ABSTRACT

Indicator taxa that are particularly valuable for monitoring are those that are both sensitive to management impacts and cost-efficient to sample.

Because different species and species groups have distinct ecological requirements, and interact with their local environment at distinct spatial and temporal scales, combining multiple ecological indicator groups, each encompassing individual species that exhibit a wide range of responses to disturbance, can help in understanding a range of management impacts on multiple levels of ecological organization.

Accounting for differences in survey cost among taxa requires a detailed audit of the cost of field and laboratory work, followed by a comparison of standardized costs that recalibrates sampling effort into units of money or time.

Once a set of viable and cost-effective candidate indicator groups has been identified, additional considerations can provide further guidance for identifying the species groups that will provide the most useful information for management, including: the level of prior ecological knowledge to help the interpretation of sample data; the extent to which an indicator group can be applied to other regions and management systems; and the extent to which individual groups succeed in capturing the disturbance responses of other taxa.

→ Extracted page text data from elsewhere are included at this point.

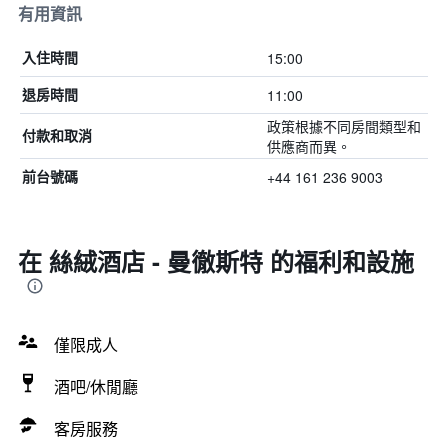
有用資訊
15:00
入住時間
11:00
退房時間
政策根據不同房間類型和
付款和取消
供應商而異。
+44 161 236 9003
前台號碼
在 絲絨酒店 - 曼徹斯特 的福利和設施
僅限成人
酒吧/休閒廳
客房服務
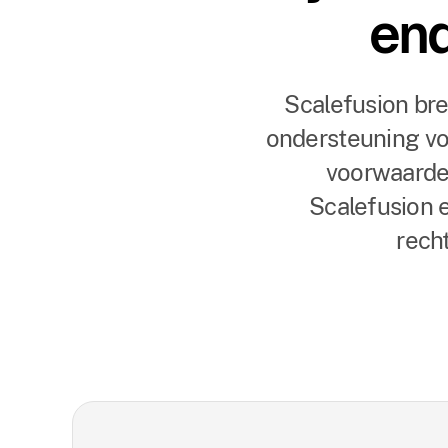
end
Scalefusion br
ondersteuning vo
voorwaarde
Scalefusion e
rech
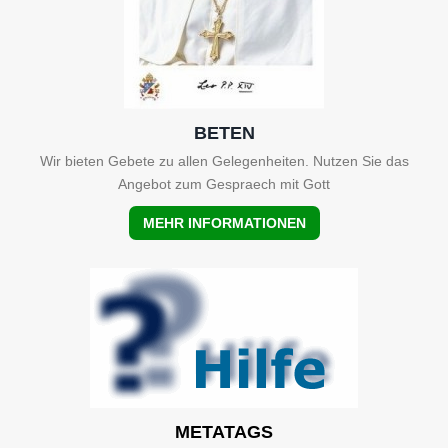
BETEN
Wir bieten Gebete zu allen Gelegenheiten. Nutzen Sie das
Angebot zum Gespraech mit Gott
MEHR INFORMATIONEN
METATAGS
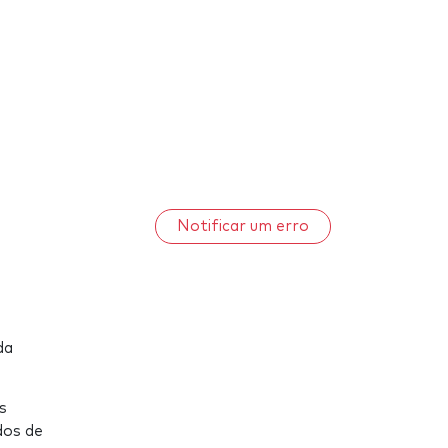
Notificar um erro
da
s
dos de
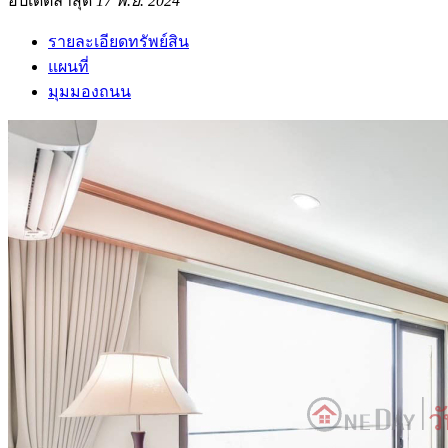
อัปเดตล่าสุด
17 พ.ย. 2024
รายละเอียดทรัพย์สิน
แผนที่
มุมมองถนน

Individual target species can provide complementary information on management impacts to that which can be derived from indicator groups, and include those species that play particularly important functional roles in the forest ecosystem, are highly threatened, or are of particular economic or cultural value to stakeholders. Species of economic and cultural importance can include those that are harvested by local people (e.g. for game), as well as invasive and pest species. Other species may be valuable to include in monitoring because they are effective at garnering public support for conservation.